SUPPLIED ENTRIES
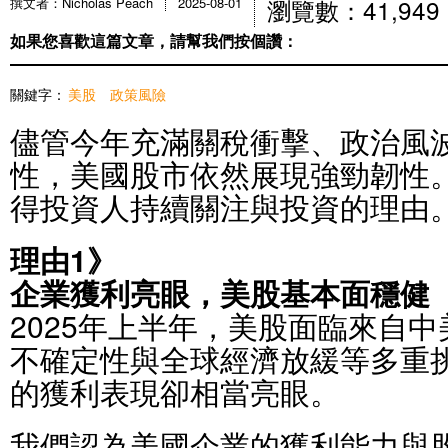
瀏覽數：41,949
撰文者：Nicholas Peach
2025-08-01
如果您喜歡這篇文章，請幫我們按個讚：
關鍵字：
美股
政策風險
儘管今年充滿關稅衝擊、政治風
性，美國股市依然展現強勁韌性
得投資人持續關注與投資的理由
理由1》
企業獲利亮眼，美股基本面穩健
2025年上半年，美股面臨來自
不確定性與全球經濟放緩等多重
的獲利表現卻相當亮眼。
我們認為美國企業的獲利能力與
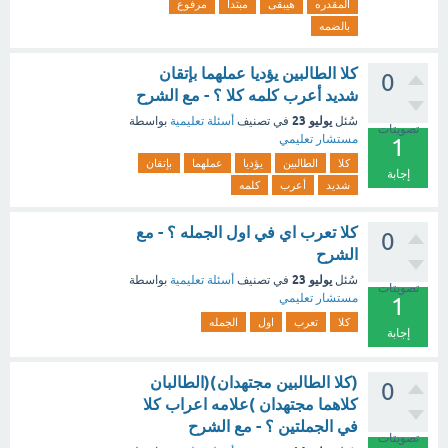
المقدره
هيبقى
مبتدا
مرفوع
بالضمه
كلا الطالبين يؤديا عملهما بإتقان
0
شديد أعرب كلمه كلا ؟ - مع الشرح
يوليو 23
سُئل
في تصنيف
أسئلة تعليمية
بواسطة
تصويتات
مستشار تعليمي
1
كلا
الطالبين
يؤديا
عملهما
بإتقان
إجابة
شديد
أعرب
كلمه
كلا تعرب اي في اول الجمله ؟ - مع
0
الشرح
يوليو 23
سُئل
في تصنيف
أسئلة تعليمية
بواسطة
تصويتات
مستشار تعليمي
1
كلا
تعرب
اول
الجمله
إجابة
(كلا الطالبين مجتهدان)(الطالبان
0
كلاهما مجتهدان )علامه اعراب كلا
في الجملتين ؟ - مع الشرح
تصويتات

...

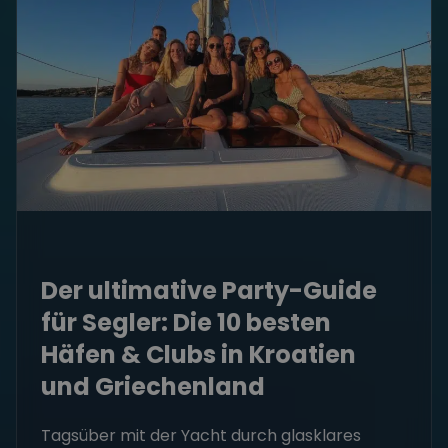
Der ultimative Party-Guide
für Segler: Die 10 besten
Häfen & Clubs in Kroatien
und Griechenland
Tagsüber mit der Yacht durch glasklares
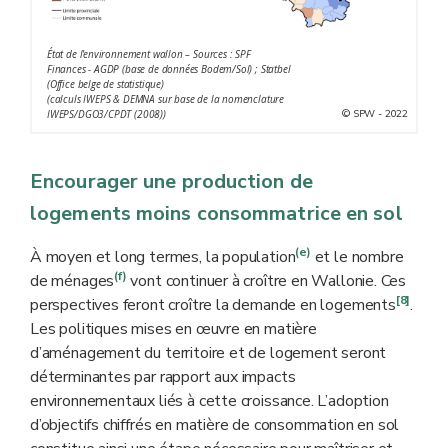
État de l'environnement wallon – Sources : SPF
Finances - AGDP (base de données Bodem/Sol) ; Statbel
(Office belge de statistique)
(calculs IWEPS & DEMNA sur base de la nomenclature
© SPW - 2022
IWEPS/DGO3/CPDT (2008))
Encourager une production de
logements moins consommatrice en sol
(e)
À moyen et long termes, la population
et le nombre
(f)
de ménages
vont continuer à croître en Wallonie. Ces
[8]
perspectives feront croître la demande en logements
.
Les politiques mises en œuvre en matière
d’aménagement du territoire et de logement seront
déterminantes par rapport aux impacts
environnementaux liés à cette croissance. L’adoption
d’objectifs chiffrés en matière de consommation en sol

YOUR INSTRUCTIONS
Lines of the data above that include the string "عملهما" must each be copied.

SOLUTION FOR THIS PROBLEM
كلا الطالبين يؤديا عملهما بإتقان
عملهما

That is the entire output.